Nasce con crisi di astinenza da oppiacei e finisce in terapia intensiva: la bimba sarà data in adozione

La decisione della Corte d’Appello conferma quanto stabilito dal tribunale per i minorenni: la piccola è stata a lungo abbandonata. La mamma è di Lucca, il padre di Pisa
Una gran brutta vicenda quella che vede al centro di un procedimento giudiziario una bambina di soli tre anni.
Lo scorso anno il tribunale per i minorenni di Firenze aveva dichiarato lo stato di adottabilità della piccola, dichiarando la sospensione della responsabilità genitoriale e la interruzione dei rapporti tra genitori e figlia, disponendo l’affidamento della minore ai servizi sociali e il collocamento in struttura sino al rinvenimento di una coppia a scopo adottivo. Nei giorni scorsi la sentenza d’appello a seguito del ricorso avverso tale decisione da parte dei genitori, lei di Lucca, lui di Pisa.
Ma anche in secondo grado i giudici dopo una serie di attività processuali e perizie di vario genere e tipo hanno confermato le decisioni dei colleghi lucchesi respingendo le istanze dei genitori biologici. La bimba sarà adottata. Una storia di abbandono, di dipendenze da droghe, di degrado, sempre secondo i giudici, che non ha lasciato spazio a nessun possibile ricongiungimento familiare.
Dalle risultanze processuali è emerso che la bambina era nata positiva agli oppiacei e cocaina e in quarta giornata aveva avuto una grave crisi di astinenza in seguito alla quale era stata ricoverata in terapia intensiva e sottoposta a terapia farmacologica ad alto dosaggio di morfina, terapia continuata per mesi: nel corso del ricovero aveva attraversato periodi molto critici. Nel corso del ricovero durato quasi tre mesi era stata lasciata praticamente da sola alle cure del personale ospedaliero, che aveva attivato un servizio di cura specifico stante la assenza di un parente qualsiasi che la prendesse in collo, non sufficiente tuttavia per evitarle una plagiocefalia.

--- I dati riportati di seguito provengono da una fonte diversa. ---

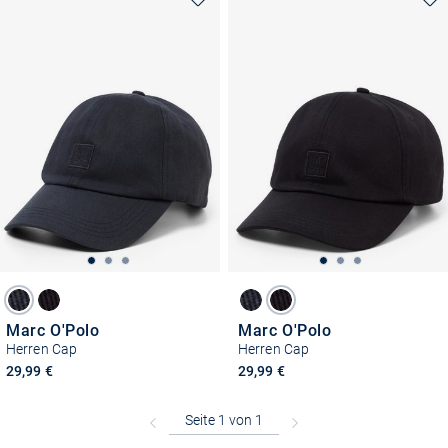
Marc O'Polo
Marc O'Polo
Herren Cap
Herren Cap
29,99 €
29,99 €
Kostenlose Lieferung und Retoure mit unserem Friends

Inoltre sulla scorta delle relazioni, è venuto fuori che la madre si era trattenuta con la figlia solo tre giorni,che aveva rifiutato un programma di ricovero in comunità prima da sola e in caso di andamento positivo, con la figlia, che la bambina non era mai stata visitata da alcuno, che al momento delle dimissioni non aveva con sé alcun oggetto o tutina fornito da un familiare.
Scrivono infatti i giudici di secondo grado in sentenza: “La madre aveva tenuto un comportamento gravemente irresponsabile per tutta la durata della gravidanza assumendo sostanze come testimoniato oltreché dalle condizioni della minore alla nascita anche dalla irregolarità del percorso al Serd: tale comportamento non aveva costituito solo un immediato pericolo, ma doveva essere valutato per tutte le fasi della crescita della piccola. Il padre non aveva impedito in alcun modo questo comportamento, né ne aveva tenuto uno alternativo. Successivamente alla nascita come detto non si erano attivati in alcun modo per modificare tale atteggiamento”.
E inoltre: “Lo stato di abbandono appare totale, pregresso ed attuale. Nessuna forma di tutela è stata adottata dai genitori durante la gravidanza, con messa in pericolo della salute anche futura della bambina, nel corso del ricovero essa è stata sostanzialmente accudita solo dal personale ospedaliero, e ciò le ha causato ulteriori danni aggiuntivi, gli incontri sono stati sporadici e con modalità non consone, attesa la inadeguatezza di entrambi i genitori come rappresentata dalle relazioni. La impugnazione deve quindi essere respinta”.
La vicenda giudiziaria anche in secondo grado sembra ormai delineata e chiara, la bambina sarà resa adottabile nella speranza di un futuro migliore. Umanamente è tutto un altro discorso ben lungi da poter essere chiuso e spiegato da sentenze e ordinanze.